__What you should do__
Your output should be the lines below from the one with "listening tour across" through the one with "Stephen Gibbons who landed himself a record", copied exactly, pictures excluded.

[Page images and extracted text]
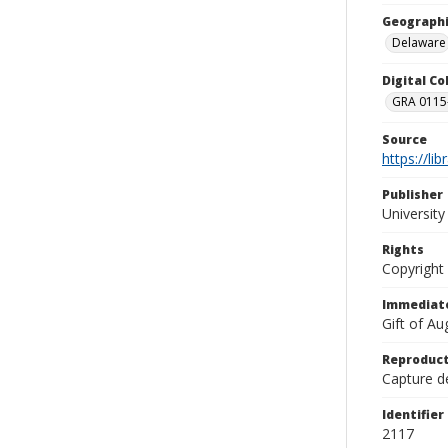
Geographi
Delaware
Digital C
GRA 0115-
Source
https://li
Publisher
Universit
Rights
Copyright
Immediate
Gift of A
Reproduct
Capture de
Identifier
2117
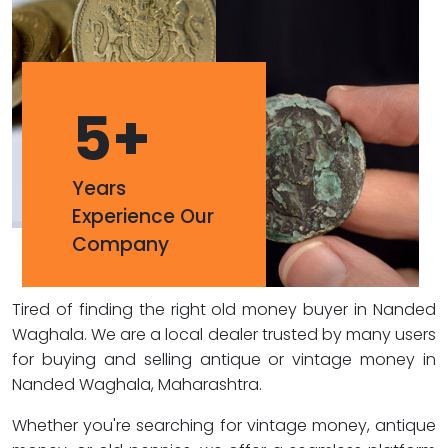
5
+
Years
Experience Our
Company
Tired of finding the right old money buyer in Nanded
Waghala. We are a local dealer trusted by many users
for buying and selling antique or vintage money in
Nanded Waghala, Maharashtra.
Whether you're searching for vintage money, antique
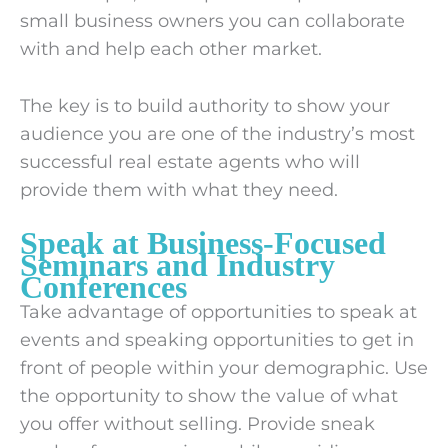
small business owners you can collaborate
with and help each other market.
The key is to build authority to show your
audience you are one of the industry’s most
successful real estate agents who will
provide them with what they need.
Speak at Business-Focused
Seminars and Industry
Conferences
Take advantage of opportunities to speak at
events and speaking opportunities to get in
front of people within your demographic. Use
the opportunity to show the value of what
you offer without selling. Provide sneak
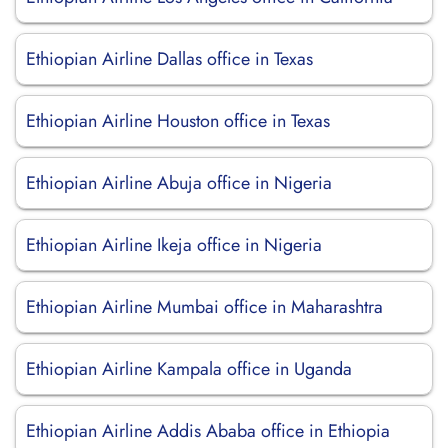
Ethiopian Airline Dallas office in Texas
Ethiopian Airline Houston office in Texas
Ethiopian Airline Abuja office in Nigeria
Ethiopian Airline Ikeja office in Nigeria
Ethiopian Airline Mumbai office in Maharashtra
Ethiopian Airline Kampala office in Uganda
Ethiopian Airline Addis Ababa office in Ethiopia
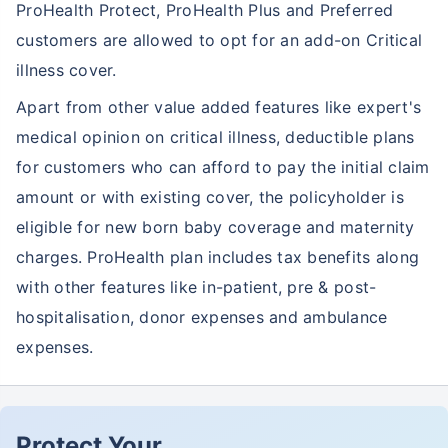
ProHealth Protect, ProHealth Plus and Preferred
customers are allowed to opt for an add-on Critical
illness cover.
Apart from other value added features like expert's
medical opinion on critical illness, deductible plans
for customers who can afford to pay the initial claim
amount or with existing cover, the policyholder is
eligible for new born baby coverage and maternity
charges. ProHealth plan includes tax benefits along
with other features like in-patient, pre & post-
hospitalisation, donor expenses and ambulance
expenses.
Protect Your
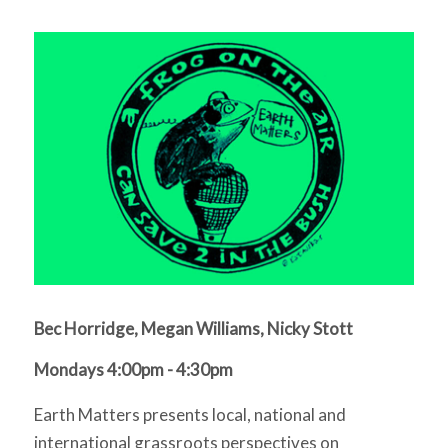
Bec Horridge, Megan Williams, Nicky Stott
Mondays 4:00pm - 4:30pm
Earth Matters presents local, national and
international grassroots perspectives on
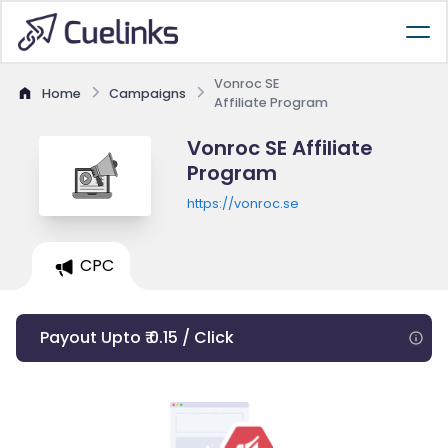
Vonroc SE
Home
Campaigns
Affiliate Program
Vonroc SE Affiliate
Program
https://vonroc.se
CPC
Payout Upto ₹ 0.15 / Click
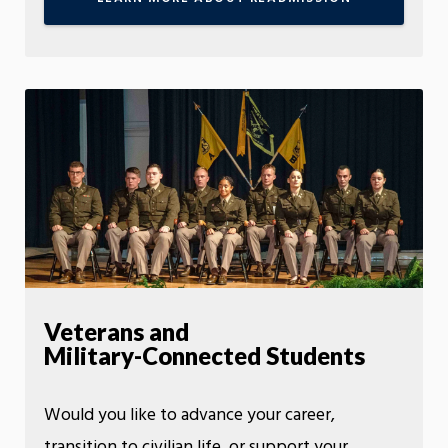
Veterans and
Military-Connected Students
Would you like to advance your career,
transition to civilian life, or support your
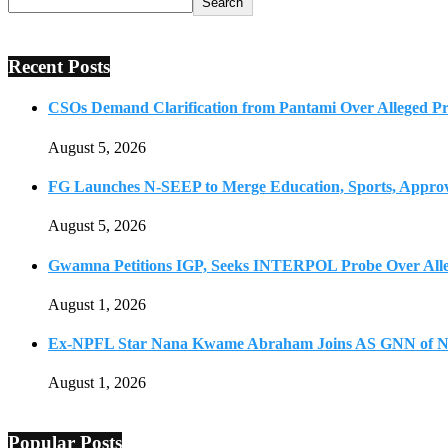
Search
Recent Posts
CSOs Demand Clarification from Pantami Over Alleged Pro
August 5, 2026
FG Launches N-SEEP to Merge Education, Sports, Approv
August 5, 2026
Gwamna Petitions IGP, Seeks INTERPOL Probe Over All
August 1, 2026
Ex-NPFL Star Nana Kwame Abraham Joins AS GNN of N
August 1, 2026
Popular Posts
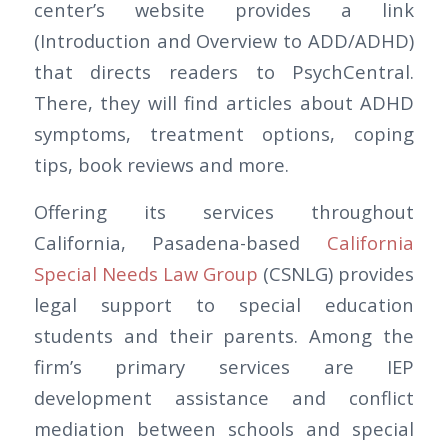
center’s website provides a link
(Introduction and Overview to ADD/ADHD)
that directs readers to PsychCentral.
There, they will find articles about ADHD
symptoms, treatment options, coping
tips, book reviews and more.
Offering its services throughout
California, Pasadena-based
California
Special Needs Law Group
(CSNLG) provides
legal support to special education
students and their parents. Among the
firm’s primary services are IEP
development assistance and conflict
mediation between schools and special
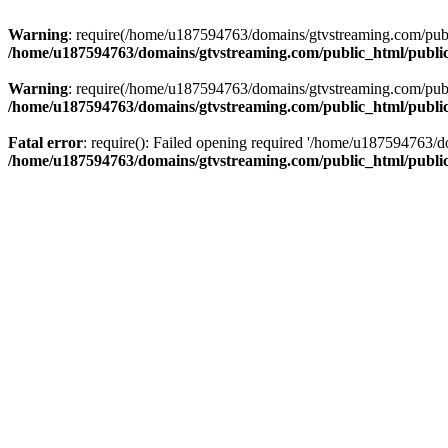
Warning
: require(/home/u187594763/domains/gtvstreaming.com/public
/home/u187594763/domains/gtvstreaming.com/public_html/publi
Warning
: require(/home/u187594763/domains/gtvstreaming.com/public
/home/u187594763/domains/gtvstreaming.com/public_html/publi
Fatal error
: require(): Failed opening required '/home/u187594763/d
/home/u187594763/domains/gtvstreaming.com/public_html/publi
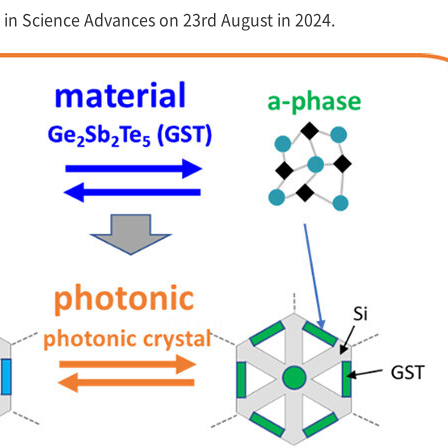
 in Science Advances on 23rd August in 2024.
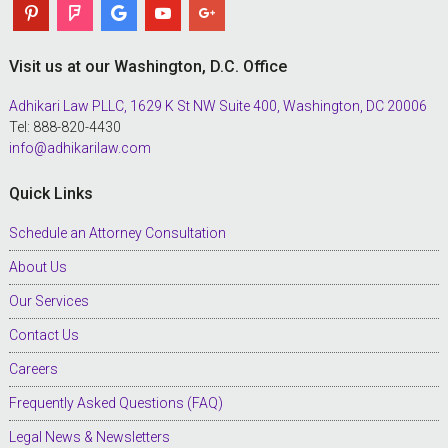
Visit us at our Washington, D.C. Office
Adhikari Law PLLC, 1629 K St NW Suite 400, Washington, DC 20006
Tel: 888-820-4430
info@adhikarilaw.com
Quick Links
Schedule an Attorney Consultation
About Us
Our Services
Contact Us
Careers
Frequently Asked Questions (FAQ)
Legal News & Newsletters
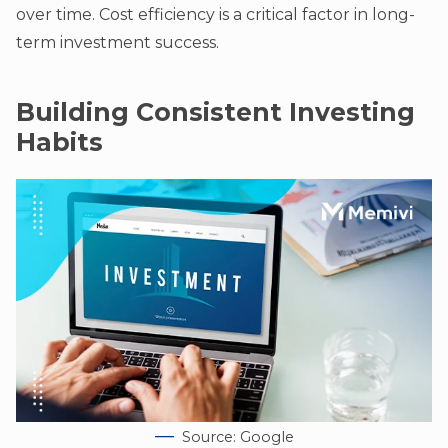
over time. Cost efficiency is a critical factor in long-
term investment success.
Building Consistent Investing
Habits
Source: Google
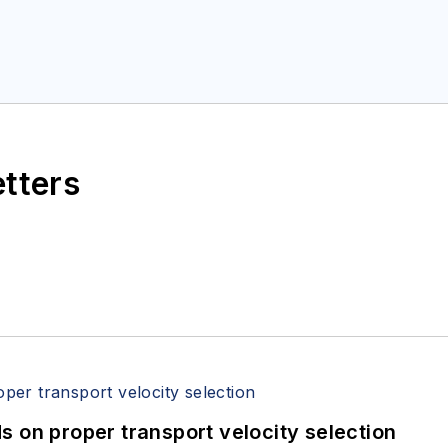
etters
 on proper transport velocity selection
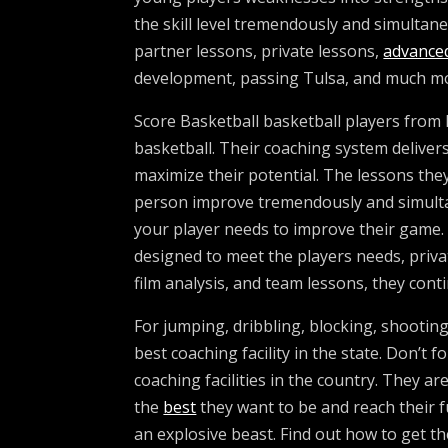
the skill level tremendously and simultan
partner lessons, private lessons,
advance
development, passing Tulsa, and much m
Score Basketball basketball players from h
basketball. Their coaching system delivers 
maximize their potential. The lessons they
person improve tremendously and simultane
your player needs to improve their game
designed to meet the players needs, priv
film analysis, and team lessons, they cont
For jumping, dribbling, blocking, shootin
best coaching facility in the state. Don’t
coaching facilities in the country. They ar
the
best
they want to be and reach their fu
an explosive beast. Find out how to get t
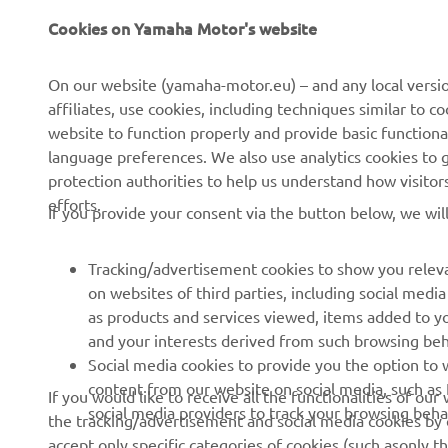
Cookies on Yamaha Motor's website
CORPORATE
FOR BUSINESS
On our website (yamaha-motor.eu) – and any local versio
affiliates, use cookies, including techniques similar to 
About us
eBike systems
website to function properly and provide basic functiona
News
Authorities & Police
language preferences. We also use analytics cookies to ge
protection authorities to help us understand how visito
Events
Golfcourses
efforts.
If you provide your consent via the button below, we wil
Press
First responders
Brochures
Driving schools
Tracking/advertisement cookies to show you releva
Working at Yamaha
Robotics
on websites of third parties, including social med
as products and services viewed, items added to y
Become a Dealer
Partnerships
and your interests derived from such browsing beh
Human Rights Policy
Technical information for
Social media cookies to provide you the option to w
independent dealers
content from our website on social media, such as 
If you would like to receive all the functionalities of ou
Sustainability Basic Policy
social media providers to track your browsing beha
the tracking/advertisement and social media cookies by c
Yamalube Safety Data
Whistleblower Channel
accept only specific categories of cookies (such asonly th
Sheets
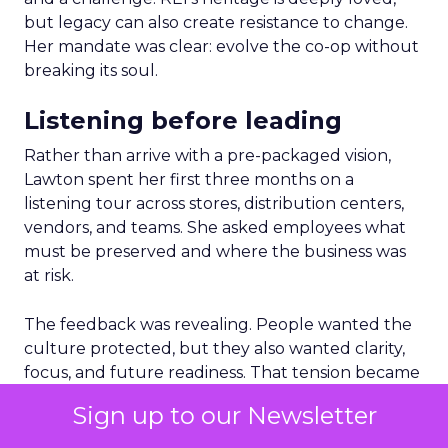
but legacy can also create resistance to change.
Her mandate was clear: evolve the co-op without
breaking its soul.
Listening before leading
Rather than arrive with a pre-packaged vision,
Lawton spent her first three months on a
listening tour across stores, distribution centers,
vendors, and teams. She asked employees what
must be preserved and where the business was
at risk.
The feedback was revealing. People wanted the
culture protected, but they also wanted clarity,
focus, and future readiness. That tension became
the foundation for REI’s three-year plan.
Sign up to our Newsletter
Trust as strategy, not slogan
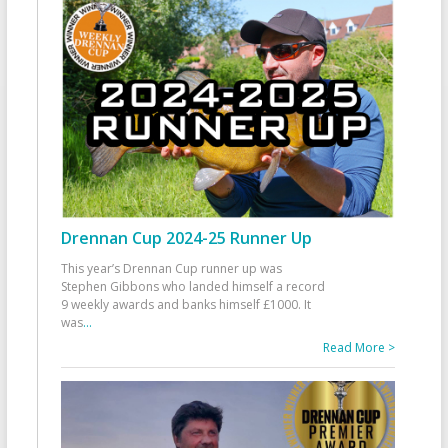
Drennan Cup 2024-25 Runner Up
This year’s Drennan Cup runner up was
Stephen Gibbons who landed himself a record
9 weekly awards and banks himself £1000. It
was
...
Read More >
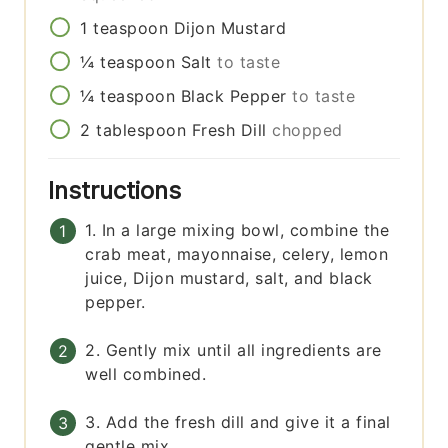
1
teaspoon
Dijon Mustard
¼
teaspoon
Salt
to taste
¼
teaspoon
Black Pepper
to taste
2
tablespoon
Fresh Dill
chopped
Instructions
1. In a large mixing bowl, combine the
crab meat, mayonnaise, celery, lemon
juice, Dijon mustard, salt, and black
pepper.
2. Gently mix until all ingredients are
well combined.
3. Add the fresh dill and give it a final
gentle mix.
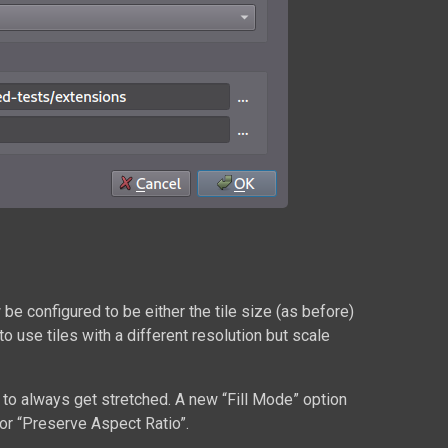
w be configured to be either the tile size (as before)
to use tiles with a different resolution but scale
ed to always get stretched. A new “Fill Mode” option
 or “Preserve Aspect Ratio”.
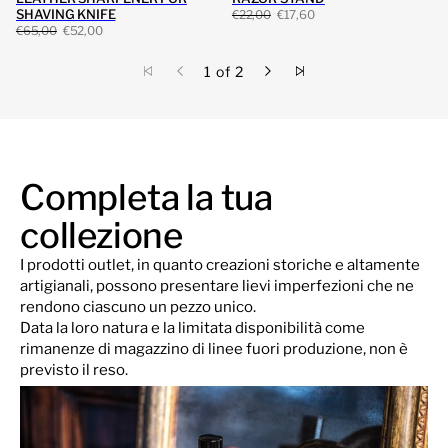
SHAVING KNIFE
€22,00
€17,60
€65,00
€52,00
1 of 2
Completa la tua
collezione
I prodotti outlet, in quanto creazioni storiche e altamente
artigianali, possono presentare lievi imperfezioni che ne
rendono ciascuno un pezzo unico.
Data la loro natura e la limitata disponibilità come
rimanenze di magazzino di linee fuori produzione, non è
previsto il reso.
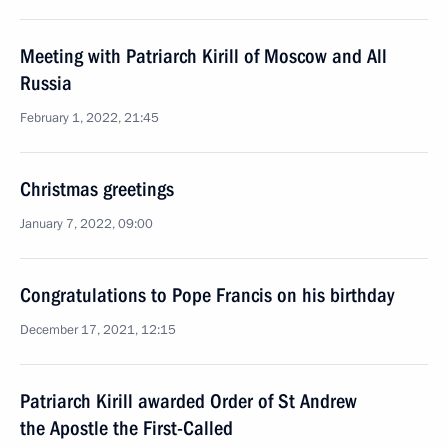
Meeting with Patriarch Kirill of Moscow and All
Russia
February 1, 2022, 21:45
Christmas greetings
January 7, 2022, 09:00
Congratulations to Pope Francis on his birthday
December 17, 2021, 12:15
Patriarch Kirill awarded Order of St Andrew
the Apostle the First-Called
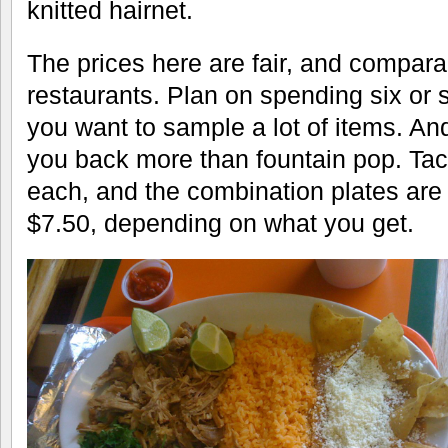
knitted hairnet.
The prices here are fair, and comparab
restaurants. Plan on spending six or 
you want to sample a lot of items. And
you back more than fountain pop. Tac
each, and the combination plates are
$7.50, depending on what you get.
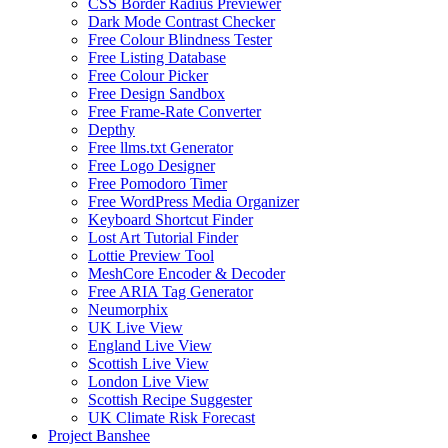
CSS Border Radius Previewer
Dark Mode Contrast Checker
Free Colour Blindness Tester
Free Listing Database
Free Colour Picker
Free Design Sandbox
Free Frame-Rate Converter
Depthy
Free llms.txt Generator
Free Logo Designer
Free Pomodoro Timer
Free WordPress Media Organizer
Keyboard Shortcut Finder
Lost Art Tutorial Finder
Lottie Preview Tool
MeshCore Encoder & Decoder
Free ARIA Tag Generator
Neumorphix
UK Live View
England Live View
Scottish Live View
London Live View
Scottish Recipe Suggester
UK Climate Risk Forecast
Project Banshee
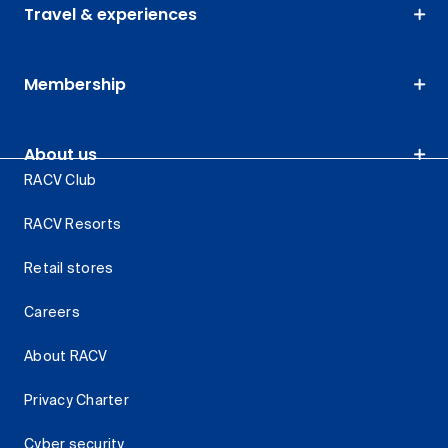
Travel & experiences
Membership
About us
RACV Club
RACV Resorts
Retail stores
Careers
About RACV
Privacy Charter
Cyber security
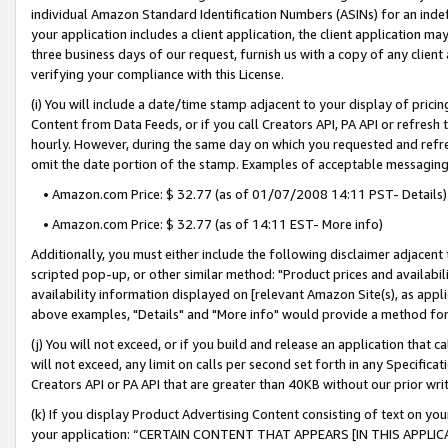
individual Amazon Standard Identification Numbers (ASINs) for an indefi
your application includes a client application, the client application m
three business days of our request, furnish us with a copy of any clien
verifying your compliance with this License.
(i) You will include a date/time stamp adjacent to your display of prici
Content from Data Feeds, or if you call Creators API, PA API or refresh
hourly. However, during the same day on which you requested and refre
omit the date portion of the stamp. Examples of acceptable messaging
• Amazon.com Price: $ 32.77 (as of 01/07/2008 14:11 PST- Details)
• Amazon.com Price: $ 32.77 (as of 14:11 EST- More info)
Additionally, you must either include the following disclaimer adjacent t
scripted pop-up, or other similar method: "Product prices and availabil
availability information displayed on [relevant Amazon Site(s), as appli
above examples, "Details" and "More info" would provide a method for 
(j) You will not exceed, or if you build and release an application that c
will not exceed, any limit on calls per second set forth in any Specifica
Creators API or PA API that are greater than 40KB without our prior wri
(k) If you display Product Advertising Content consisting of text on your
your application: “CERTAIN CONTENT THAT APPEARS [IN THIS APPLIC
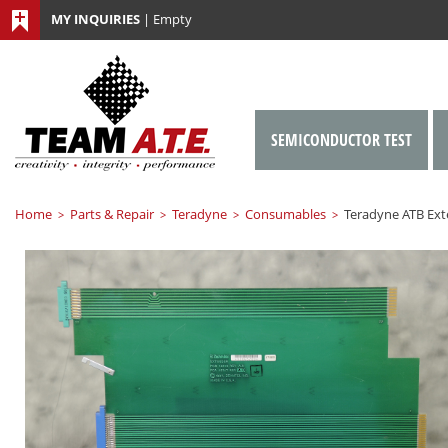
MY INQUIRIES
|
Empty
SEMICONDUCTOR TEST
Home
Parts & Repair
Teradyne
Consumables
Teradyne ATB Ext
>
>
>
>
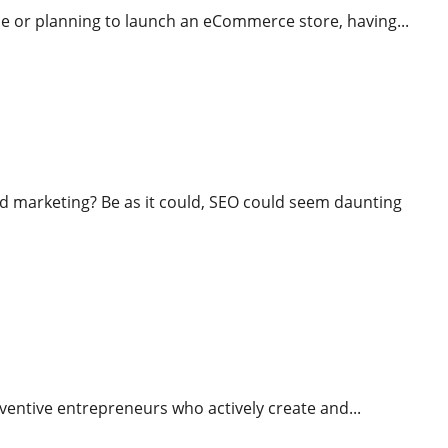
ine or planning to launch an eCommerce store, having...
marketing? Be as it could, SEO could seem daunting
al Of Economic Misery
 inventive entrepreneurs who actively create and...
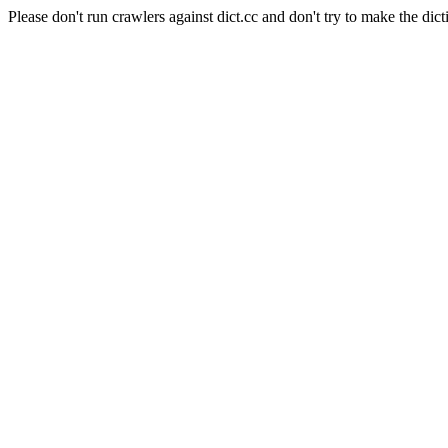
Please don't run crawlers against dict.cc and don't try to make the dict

__Written response__
listening tour across stores, distribution centers,
vendors, and teams. She asked employees what
must be preserved and where the business was
at risk.
The feedback was revealing. People wanted the
culture protected, but they also wanted clarity,
focus, and future readiness. That tension became
the foundation for REI’s three-year plan.
Sign up to our Newsletter
Trust as strategy, not slogan
Drennan Cup 2024-25 Runner Up
This year’s Drennan Cup runner up was
Stephen Gibbons who landed himself a record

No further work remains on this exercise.